What Happens if China Slowsdown

“Risky things are not in themselves risky if you understand them and control them. If you do it randomly and you are sloppy about it, it can be very risky.” The key to success, he said, is figuring out “Where is the edge? And how do I stay the right distance from the edge?”

How far away is China from the Edge?China's growth faces downward risk in the coming months amid global economic uncertainties and fast-rising domestic inflation, the Asian Development Bank (ADB) said.
However, there won't be a "hard landing" for the world's second-largest economy, because "policymakers have learned lessons from the 2008 financial crisis and they have the ability to avoid bad results", said Iwan Azis, head of the ADB's Office of Regional Economic Integration.

The risk of the US sovereign rating being cut to AA from AAA is likely to increase borrowing costs and accelerate the depreciation of the dollar, meaning losses for China and other countries that hold US Treasury securities in their foreign exchange reserves

The GDP growth projection by the same bank has been decreased from 10.3% to 9.6% in FY11 and even 9.3% in FY12.

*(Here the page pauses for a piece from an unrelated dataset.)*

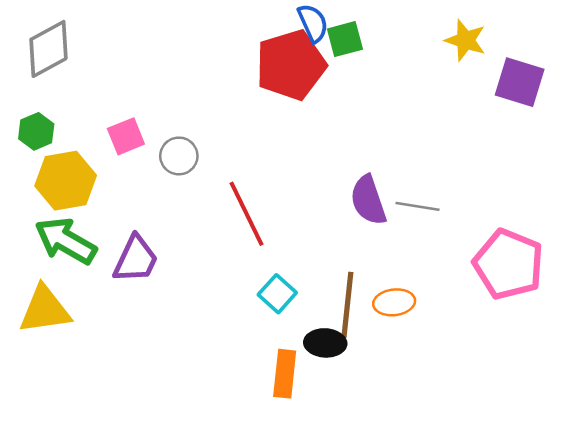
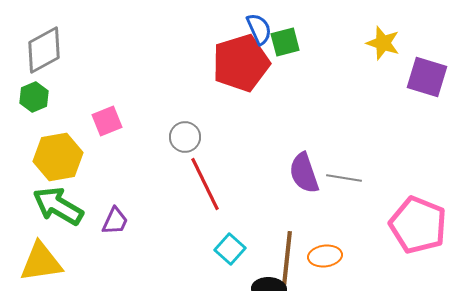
green hexagon: (36, 131) -> (34, 97), moved
gray circle: (179, 156) -> (185, 137), moved
purple trapezoid: (136, 259) -> (115, 221), size x0.7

Lu Zhengwei, chief economist with Industrial Bank Co Ltd, said that the August CPI figure might climb to 6.5 percent, and that might not be the year's highest level, considering rapid rises in food and non-food prices.
"Although the economy shows signs of a slowdown, it is moderate, which means a hard landing is unlikely. Another rise in interest rates is affordable for China and the central bank might lift rates in August," Lu said.

Despite all this even a stuttering China will demand commodities as inputs for manufacturing activity.Assuming that the exports fall,demand from the US and Europe slows and  commodity prices come down there is a silver lining that crude and food items will see a slower price rise which may have a tempering affect on the inflation that almost all South Asian countries are trying to control.

It will also have a positive affect in greenhouse gas emissions where in the past decade huge swathes of forest land in Brazil has been cut down to make way for soybean farming.Certainly this  is just an added benefit in the fight to save the planet but on a financial level might lead to a cycle of high demand and low production,so China is the key.